What is being asked. Each line of the records that includes "interactable" should be found and copied.

Bounding box prediction data.
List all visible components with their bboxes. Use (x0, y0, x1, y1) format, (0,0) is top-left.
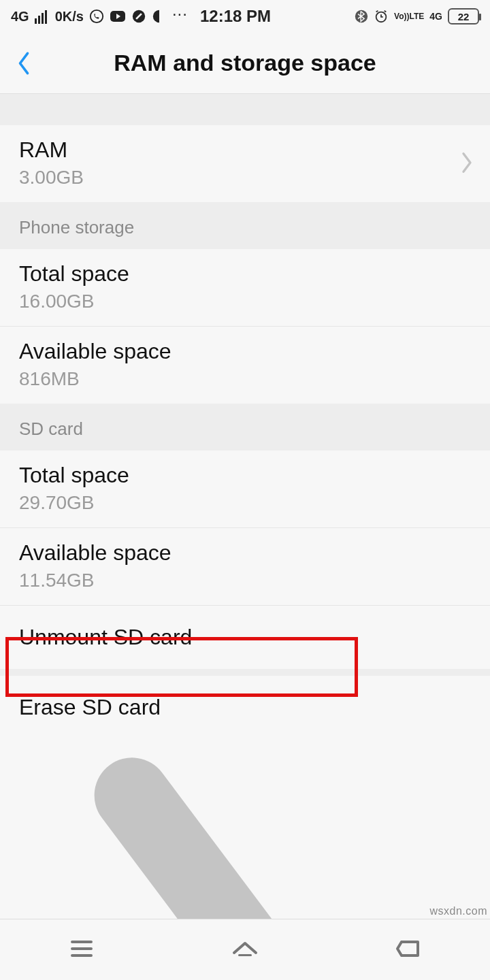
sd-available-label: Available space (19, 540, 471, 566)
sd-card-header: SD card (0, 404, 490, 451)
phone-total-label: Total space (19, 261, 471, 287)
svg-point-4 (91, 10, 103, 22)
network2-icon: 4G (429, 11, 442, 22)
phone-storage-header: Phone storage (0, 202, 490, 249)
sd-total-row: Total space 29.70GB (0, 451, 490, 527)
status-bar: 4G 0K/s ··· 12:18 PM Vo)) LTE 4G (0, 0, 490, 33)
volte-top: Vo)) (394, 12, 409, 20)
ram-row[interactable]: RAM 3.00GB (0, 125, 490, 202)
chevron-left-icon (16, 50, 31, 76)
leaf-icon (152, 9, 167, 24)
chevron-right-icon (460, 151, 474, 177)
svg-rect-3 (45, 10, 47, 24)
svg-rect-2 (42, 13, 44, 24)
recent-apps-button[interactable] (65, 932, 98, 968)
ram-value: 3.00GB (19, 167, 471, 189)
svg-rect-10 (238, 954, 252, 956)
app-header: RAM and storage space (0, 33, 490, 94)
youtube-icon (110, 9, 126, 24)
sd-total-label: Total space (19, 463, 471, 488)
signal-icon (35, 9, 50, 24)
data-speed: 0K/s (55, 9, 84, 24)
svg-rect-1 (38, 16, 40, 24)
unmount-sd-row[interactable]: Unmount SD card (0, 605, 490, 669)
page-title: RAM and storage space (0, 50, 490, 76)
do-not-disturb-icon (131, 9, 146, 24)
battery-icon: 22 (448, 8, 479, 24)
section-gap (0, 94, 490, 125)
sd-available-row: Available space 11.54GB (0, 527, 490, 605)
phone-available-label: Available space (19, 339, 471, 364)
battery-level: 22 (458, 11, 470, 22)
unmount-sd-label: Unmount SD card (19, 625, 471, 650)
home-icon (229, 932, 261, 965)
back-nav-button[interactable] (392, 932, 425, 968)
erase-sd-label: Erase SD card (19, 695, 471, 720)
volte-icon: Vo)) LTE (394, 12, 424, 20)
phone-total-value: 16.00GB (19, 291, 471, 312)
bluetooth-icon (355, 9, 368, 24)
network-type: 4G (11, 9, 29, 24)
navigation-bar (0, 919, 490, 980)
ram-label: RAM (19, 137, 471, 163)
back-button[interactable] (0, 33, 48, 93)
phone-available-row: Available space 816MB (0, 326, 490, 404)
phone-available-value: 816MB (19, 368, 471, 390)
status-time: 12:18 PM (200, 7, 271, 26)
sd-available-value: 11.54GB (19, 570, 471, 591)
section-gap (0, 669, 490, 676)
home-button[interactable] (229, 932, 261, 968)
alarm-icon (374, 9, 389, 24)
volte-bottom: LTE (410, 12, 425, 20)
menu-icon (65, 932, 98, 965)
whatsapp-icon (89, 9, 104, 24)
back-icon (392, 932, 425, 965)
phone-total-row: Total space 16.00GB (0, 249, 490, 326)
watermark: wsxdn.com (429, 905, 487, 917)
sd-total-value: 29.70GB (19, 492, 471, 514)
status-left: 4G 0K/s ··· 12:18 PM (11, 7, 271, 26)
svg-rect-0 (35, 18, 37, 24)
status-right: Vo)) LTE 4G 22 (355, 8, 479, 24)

Your response.
ram-row[interactable]: RAM 3.00GB (0, 125, 490, 202)
recent-apps-button[interactable] (65, 932, 98, 968)
unmount-sd-row[interactable]: Unmount SD card (0, 605, 490, 669)
back-nav-button[interactable] (392, 932, 425, 968)
back-button[interactable] (0, 33, 48, 93)
home-button[interactable] (229, 932, 261, 968)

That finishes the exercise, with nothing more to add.